As an added bonus, the leftover egg makes a lovely omelet, if cooked in a small skillet on low heat. Add an optional slice of cheese, if desired.

These nonfried beauties have opened my midwestern eyes to the possibilities of southern cooking. Each breaded slice resulted in a taste combination that was both complex and enjoyable. The tomato was tangy with a bittersweet edge to it that was nicely complimented by the earthly taste of cumin and the subtle fiery finish of the cayenne. I'm usually not a fan of a lot of heat in my food but it was just spicy enough. Luckily for me, if my weak taste buds became too overburdened with heat, I had a nice egg and cheese palette-cleanser right there on my plate.






Friday, July 9, 2010

Blendy Fun

In the heat of this summer, my blender has been getting a lot of use. For starters, rather than hot coffee or tea, I've been alternating between ice water with a mint green tea bag in it and my own recipe for a mocha frappe.

Mocha frappe
(for a nonMocha frappe, I'd imagine you'd just neglect to put in the chocolate)
1/3 c double strength coffee, cold
1 1/2 T raw sugar
1/2 c vanilla soy milk
1 c ice
1T chocolate syrup

Stuff in a blender and hit frappe.

Come to think of it, I could probably figure out a tasty mint green tea frappe if I thought hard enough.

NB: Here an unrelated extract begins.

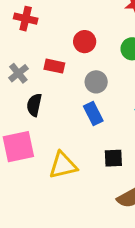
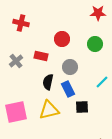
black semicircle: (34, 105) -> (48, 82), moved
black square: (113, 158) -> (82, 107), moved
yellow triangle: (63, 165) -> (49, 110), moved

But the frappe was an afterthought really. Because recently, the blender has already been dirty, as I have given my first "French Women Don't Get Fat" recipe, Magical Breakfast Cream, or MBC. If you'd like to try MBC. It's a mixture of plain yogurt, ground cereal, and nuts, among other things. The problem I rediscovered while making MBC: I really don't like dairy in its pure form. I've never liked plain milk and I'm not a big fan of sour cream. Moreover, I hate the taste of plain yogurt. It's so... dairy tasting. This was a taste that MBC failed to mask, so, as I'm often prone to doing, rather than can the recipe as a waste, I Kate-ified it.

And what resulted, while being very close to the original recipe, switches out citrus for strawberry, making it a tasty strawberries and cream concoction I can get behind. Moreover, with the almonds and oats added to the mix, the resulting taste has a touch of what I can only describe as "Almond Cookie" or "Bearclaw" tasting. And if there's one desert I love as much as strawberry shortcake, it's almond-anything.


Almond-Cookie Strawberry Breakfast Smoothie
 2T oats
2 t sliced raw almonds
1/2 c. plain greek yogurt
1 t flaxseed oil
2 T Berry-variety 100% juice (I had Pomegranate-Blueberry V8 fusion on hand)
1 t 100% maple syrup
1 t honey
4 frozen strawberries (if using fresh, add ice)

1. Put oats and almonds in blender. Grind to powder.

2. Add yogurt, juice, syrup, honey, and strawberries. Puree.

3. Drink and be amazed at the undercurrents of cookie pleasure... without the cookie. Not only that but it's really healthy.